Third, the presumption of conformity forces an active deliberation by the Conference of States Parties concerning any conditional amnesty, in which it must weigh the cost of precluding the application of the presumption (which could potentially jeopardise the entire peace accord) against the cost of allowing it (which could disincentivise legal challenges to the amnesty). That weighing process is not open-ended, but rather guided by the explicit but flexible criteria set out in the indicative text.

Untying the Gordian knot of peace and justice

The concept of the presumption of conformity is not reflected in any existing international treaty. Yet, it will be a familiar concept to most international lawyers because of its place in domestic law. Courts everywhere from Germany to Poland, South Africa, the United States, Israel, and most Commonwealth countries apply to their domestic laws a presumption of conformity with international law.

The indicative text of the proposed new treaty borrows the concept mainly because of its utility for making the path of dialogue more attractive – including on the Gordian knot of peace and justice.
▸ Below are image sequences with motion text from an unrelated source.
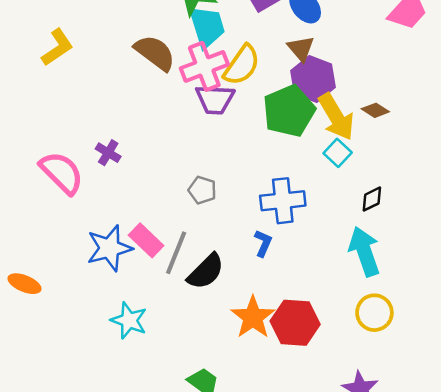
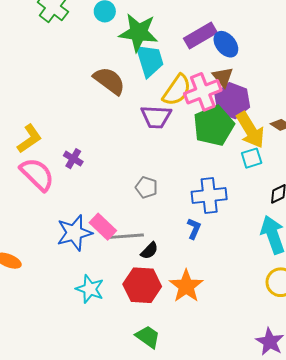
yellow L-shape: (57, 47) -> (29, 139), moved
pink cross: (204, 66) -> (203, 92), moved
cyan square: (338, 153) -> (252, 158), turned 30
gray line: (176, 253) -> (126, 236), turned 64
black semicircle: (206, 272) -> (149, 251), size x0.6
red hexagon: (295, 323) -> (142, 285), moved

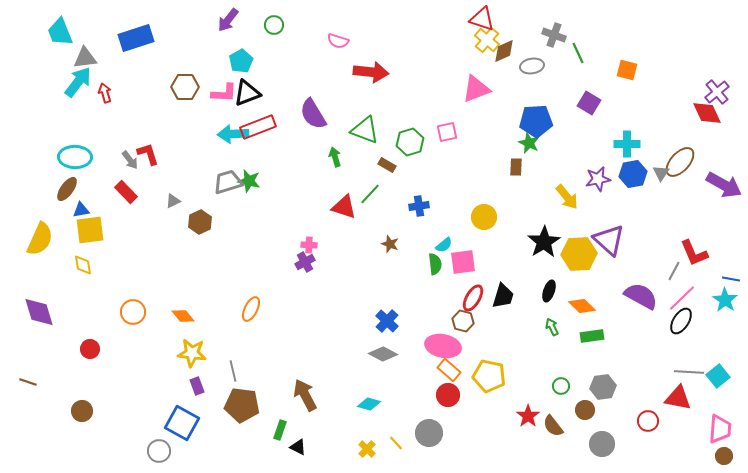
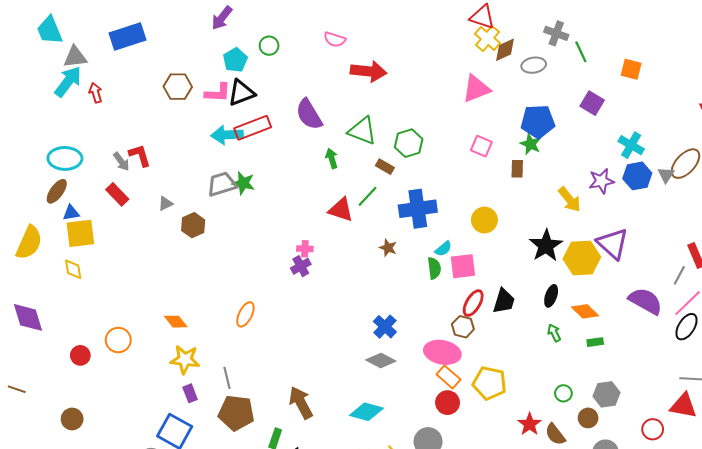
green circle: (274, 25) -> (269, 46), moved
pink square: (447, 132) -> (481, 146), moved, turned 35
cyan cross: (627, 144) -> (631, 145), turned 30
blue cross: (419, 206) -> (418, 209), size x1.8
orange circle: (133, 312) -> (118, 340), moved
green rectangle: (592, 336) -> (595, 342), size x0.7
cyan diamond: (369, 404) -> (366, 412), size x1.4

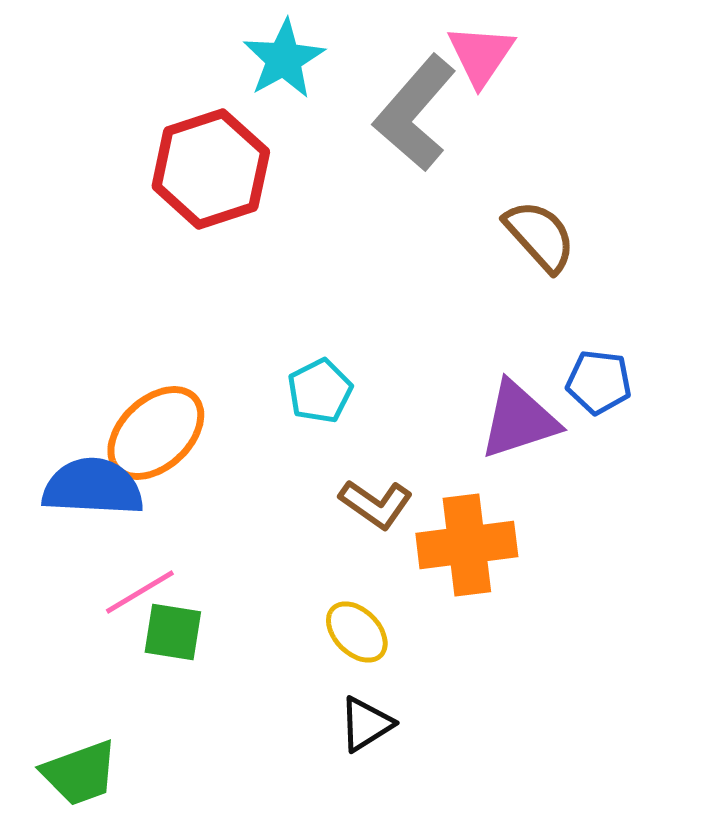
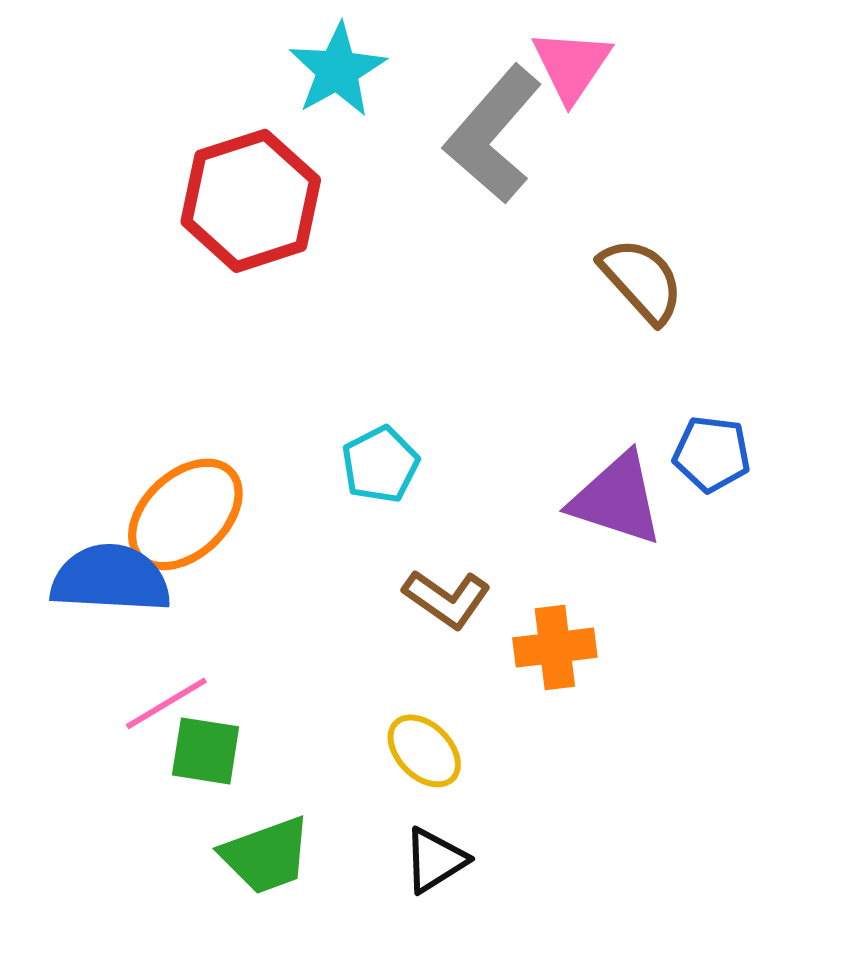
purple triangle: (519, 420) -> (617, 499), turned 36
orange cross: (467, 545) -> (555, 648), size x0.7
green trapezoid: (80, 773) -> (266, 855), moved

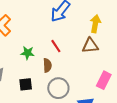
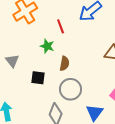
red line: (56, 46) -> (61, 26), moved

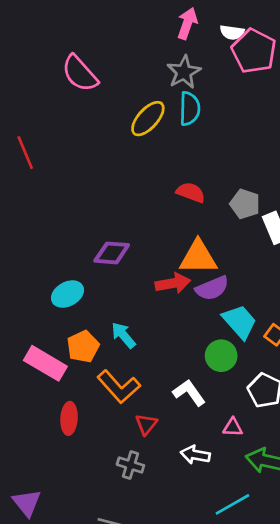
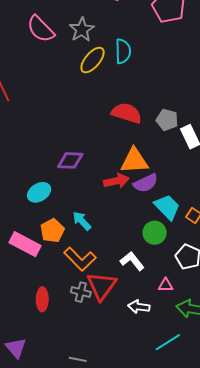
gray star: (184, 72) -> (82, 30), moved
red semicircle: (191, 192) -> (127, 113), size x1.4
red ellipse: (69, 418) -> (42, 299), moved
red triangle: (146, 424) -> (102, 286), size x1.8
gray cross: (130, 465) -> (81, 292), moved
By providing the parties to a conflict with the prospect of a positive legal signal that a signed agreement will presumptively be respected, the principle can help nudge conflict parties towards negotiation.

While some may wonder if it is advisable for the Conference of States Parties to appear as “judge” of the legality of any conditional amnesty included in a peace deal reached within the terms of the new treaty, in fact the only “judgement” within its remit is whether or not to accord the presumption of conformity to the negotiated amnesty. The Conference has no authority to determine legality or illegality as such.

Participating in the treaty’s development

For now, the indicative text offers the chance for a new direction in the unresolved debate on amnesties. And because the text is the subject of an inclusive global consultation process, improvements can be made. For example, a future version of Article 12 could provide greater or lesser detail in the criteria of accountability and attention to victims; increase or decrease the voting threshold of the Conference of States Parties; or contemplate any other number of potential adjustments.

Regardless, the indicative text – including the presumption of conformity it proposes – should take us beyond the stale and unsatisfactory debates that persist as regards amnesty, peace and justice. In doing so, it may also help to increase awareness of the independent needs of negotiation itself – including the fact that it is not a process in which one side can simply impose its will on the other. This logically militates in favour of a future treaty that provides for tailored legal incentives, increased legal flexibility and greater legal clarity on key questions of international law that negotiators systematically encounter. Let the new debate begin.

Louise Mallinder is a Professor of Law at Queen’s University Belfast, School of Law and Legacy Theme Lead in the Senator George J. Mitchell Institute for Global Peace, Security and Justice.